(Bloomberg) -- Traders tempered expectations for the largest South African increase in borrowing costs in almost two decades after the head of the nation’s central bank said it may consider raising interest rates by only half a percentage point in July.
Annual inflation that surged above the Reserve Bank’s target range for the first time in more than five years in May had moved traders to price in at least one 75-basis-point increase this year. A three-quarter percentage point hike would be the biggest since September 2002, when the bank lifted the benchmark rate by 100 basis points.
Before the price shock, the implied policy rate path of its quarterly projection model, which the monetary policy committee uses as a guide, indicated the key rate will be at 5.3% by year-end. While the central bank’s baseline scenario for increases of 25 basis points at each of its next three meetings remains, the possibility of lifting the repurchase rate by 50 basis points next month is “not off the table,” Governor Lesetja Kganyago said in an interview with Bloomberg TV on the sidelines of the European Central Bank’s annual policy forum in Sintra, Portugal.
Forward-rate agreements, used to speculate on borrowing costs, are now pricing in about 50 basis points of tightening at the next MPC meeting scheduled for July 21. That compares with 63 basis points before Kganyago’s comments. The market anticipates 175 basis points of hikes in total by year-end.

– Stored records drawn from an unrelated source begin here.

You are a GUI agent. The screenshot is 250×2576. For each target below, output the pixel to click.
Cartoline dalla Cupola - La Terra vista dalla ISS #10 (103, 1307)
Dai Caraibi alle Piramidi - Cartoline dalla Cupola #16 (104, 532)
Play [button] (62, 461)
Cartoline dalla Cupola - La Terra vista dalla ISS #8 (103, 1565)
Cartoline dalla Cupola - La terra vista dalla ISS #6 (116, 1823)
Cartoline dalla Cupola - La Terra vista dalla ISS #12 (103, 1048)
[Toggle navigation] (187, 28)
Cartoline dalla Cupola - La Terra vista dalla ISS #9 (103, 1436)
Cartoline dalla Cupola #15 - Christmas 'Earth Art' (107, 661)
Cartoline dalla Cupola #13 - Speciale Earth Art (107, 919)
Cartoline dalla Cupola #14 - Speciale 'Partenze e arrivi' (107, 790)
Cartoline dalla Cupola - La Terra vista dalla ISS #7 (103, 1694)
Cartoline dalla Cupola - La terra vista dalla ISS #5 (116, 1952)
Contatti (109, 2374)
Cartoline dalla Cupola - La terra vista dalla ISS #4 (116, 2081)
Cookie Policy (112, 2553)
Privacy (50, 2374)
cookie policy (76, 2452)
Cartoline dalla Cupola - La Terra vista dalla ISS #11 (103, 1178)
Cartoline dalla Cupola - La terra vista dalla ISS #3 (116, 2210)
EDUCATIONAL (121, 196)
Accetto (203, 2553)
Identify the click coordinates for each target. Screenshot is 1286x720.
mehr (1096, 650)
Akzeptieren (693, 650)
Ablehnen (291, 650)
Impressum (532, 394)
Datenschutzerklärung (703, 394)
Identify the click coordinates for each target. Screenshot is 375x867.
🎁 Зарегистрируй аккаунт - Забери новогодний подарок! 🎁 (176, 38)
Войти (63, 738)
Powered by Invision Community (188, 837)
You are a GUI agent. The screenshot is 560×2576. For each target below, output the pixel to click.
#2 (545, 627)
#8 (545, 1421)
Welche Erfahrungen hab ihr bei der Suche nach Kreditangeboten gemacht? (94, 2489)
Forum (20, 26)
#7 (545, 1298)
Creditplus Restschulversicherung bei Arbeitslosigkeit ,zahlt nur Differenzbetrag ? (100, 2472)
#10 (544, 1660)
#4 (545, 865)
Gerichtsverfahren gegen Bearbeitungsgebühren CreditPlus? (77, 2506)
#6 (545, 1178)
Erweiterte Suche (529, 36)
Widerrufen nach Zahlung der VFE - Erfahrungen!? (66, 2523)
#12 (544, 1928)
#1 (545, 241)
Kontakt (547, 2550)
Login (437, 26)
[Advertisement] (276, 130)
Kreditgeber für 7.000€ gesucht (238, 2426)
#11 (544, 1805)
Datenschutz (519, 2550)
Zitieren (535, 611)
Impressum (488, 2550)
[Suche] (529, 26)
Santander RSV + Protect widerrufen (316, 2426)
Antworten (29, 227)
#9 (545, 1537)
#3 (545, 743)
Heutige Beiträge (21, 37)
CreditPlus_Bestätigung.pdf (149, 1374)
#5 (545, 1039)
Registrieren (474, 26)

The annual inflation rate climbed to 6.5% in May, compared with the central bank’s estimate of 6.3%, Kganyago said. The Reserve Bank prefers to anchor inflation expectations close to the midpoint of its 3% to 6% target range and has raised the key rate by a cumulative 125 basis points to 4.75% since November.
While the MPC seeks to look beyond temporary price shocks, it can’t wait for “concrete evidence that second-round effects are kicking in” in an uncertain environment, he said. It’s “going to have to take a view about the likelihood of second-round effects kicking in and thus acting.”
Aggressive upward moves should help prop up a local currency that’s weakened since the Fed delivered it biggest interest-rate increase since 2000 and anchor domestic inflation expectations.
Still, the unwinding of extraordinary pandemic-era monetary policy stimulus measures are likely to draw criticism from some politicians and labor unions amid a deterioration in domestic economic prospects and fears of a cost-of-living crisis.
“We don’t even see it so much as a slamming of the brakes,” Kganyago said. “It is more like taking your foot off the accelerator than slamming on the brakes.”
In May, the central bank cut its 2022 economic growth forecast for South Africa to 1.7% from 2%. That’s after deadly floods wreaked havoc in KwaZulu-Natal province, the second-largest contributor to gross domestic product. It’s likely to lower its projection even further after state-owned power utility Eskom Holdings SOC Ltd., which generates almost all of the country’s electricity, deepened power cuts to the worst level since 2019.